Aqua reunited on 26 October 2007, and announced a Danish tour would commence in 2008. Aqua performed at the Grøn Koncert festival between 17 and 27 July 2008. Aqua released a greatest hits album on 15 June 2009, which includes 16 old remastered tracks and three new songs: "My Mamma Said", "Live Fast, Die Young", and "Back to the 80s". "Back to the 80s" debuted at number one in Denmark where it stayed for six weeks, becoming the band's fifth number-one single. It has since been certified platinum by the International Federation of the Phonographic Industry (IFPI) for sales of 30,000 copies in Denmark. Aqua has also toured Scandinavia between May and August 2009 and performed at several gigs in Germany, United Kingdom and France. The greatest hits album was released in North America and many European countries on 22 September 2009 and in the UK on 29 September 2009.

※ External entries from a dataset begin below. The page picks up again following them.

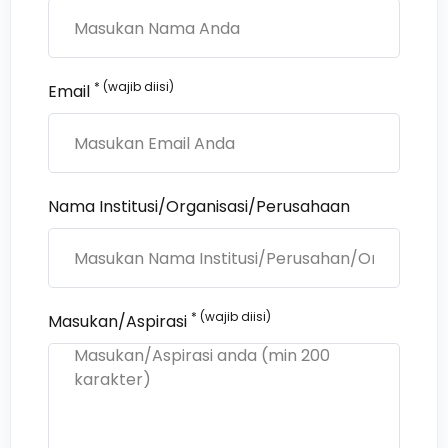
* (wajib diisi)
Email
Nama Institusi/Organisasi/Perusahaan
* (wajib diisi)
Masukan/Aspirasi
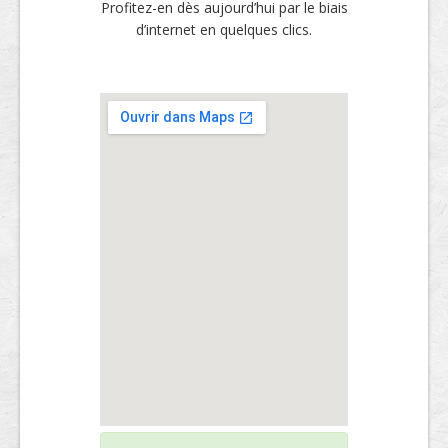
Profitez-en dès aujourd’hui par le biais
d’internet en quelques clics.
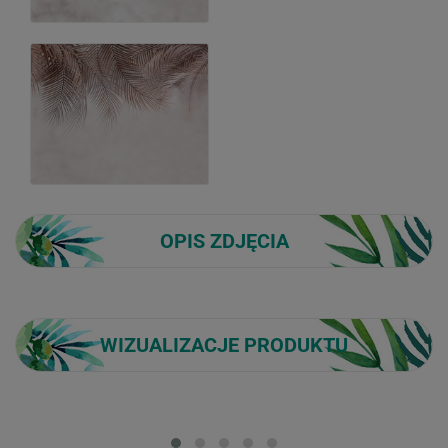
OPIS ZDJĘCIA
WIZUALIZACJE PRODUKTU
Loading...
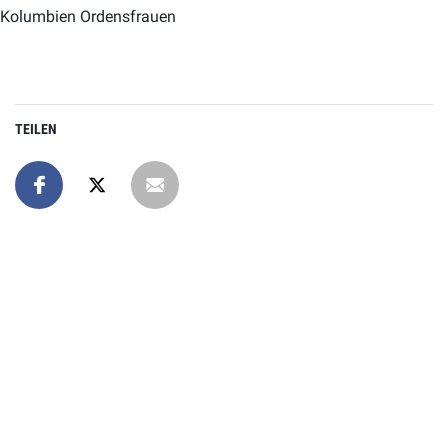
Kolumbien Ordensfrauen
TEILEN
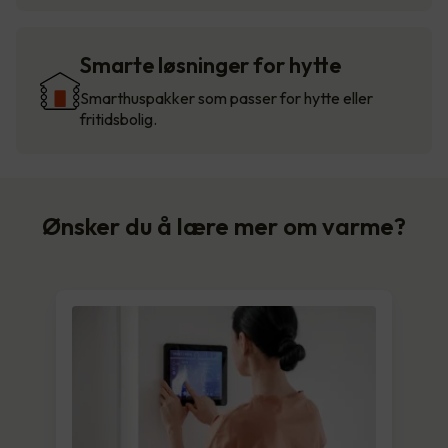
Smarte løsninger for hytte
Smarthuspakker som passer for hytte eller
fritidsbolig.
Ønsker du å lære mer om varme?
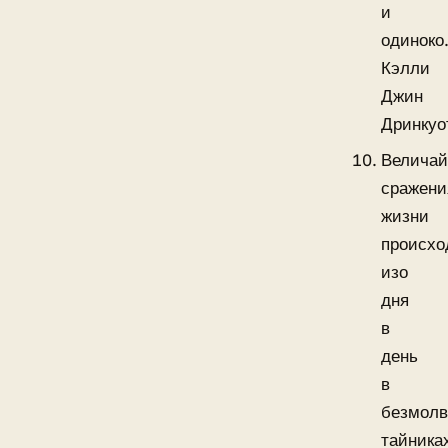
и
одиноко
Кэлли
Джин
Дринкуо
Велича
сражени
жизни
происхо
изо
дня
в
день
в
безмол
тайника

Aqua commenced the recording of Megalomania at the beginning of 2010, scheduled for a release in the spring of 2011. Aqua released the album's lead single, "How R U Doin?", on 14 March 2011, after a preview of the song was posted onto the band's official Facebook page on 10 March 2011. Co-written by Thomas Troelsen, the song peaked at number four in Denmark, becoming the band's tenth top-ten single. It has since been certified gold by the International Federation of the Phonographic Industry for sales of 15,000 copies in Denmark. Aqua were originally set to release their third studio album on 14 July 2011, however the release was pushed back to 5 September 2011 with the record label citing bad timing. The album, titled Megalomania, was then further rescheduled to be released on 3 October 2011. On 7 September 2011, Aqua released a preview of their new single, "Playmate to Jesus", on their official Facebook page, which was released on 12 September 2011. On 8 September 2011, it was announced that "Like a Robot" would also be released as a single on 12 September, and would battle against "Playmate to Jesus" in the charts. After the moderate chart success of Megalomania in Denmark, an expanded version of the band featuring all four original members (Lene Nystrøm Rasted, René Dif, Søren Rasted, Claus Norreen), plus new additions Niels Lykke Munksgaard Rasmussen (guitar) Frederik Thaae (bass) and Morten Hellborn (drums), toured Australia in March 2012. They initially announced six concerts but quickly added three additional shows to Melbourne, Sydney and Perth (Fremantle) due to popular demand. Aqua appeared on Sunrise, an Australian morning TV show on the Seven Network. They performed a slower tempo acoustic version of "Barbie Girl" and it was revealed that Lene had pneumonia, but the concerts would proceed as the group prided themselves on never having cancelled a show. They then appeared on the Seven Network's The Morning Show, performing "Doctor Jones". After the tour, the band split again.
In 2014, the band announced a tour in Australia and New Zealand.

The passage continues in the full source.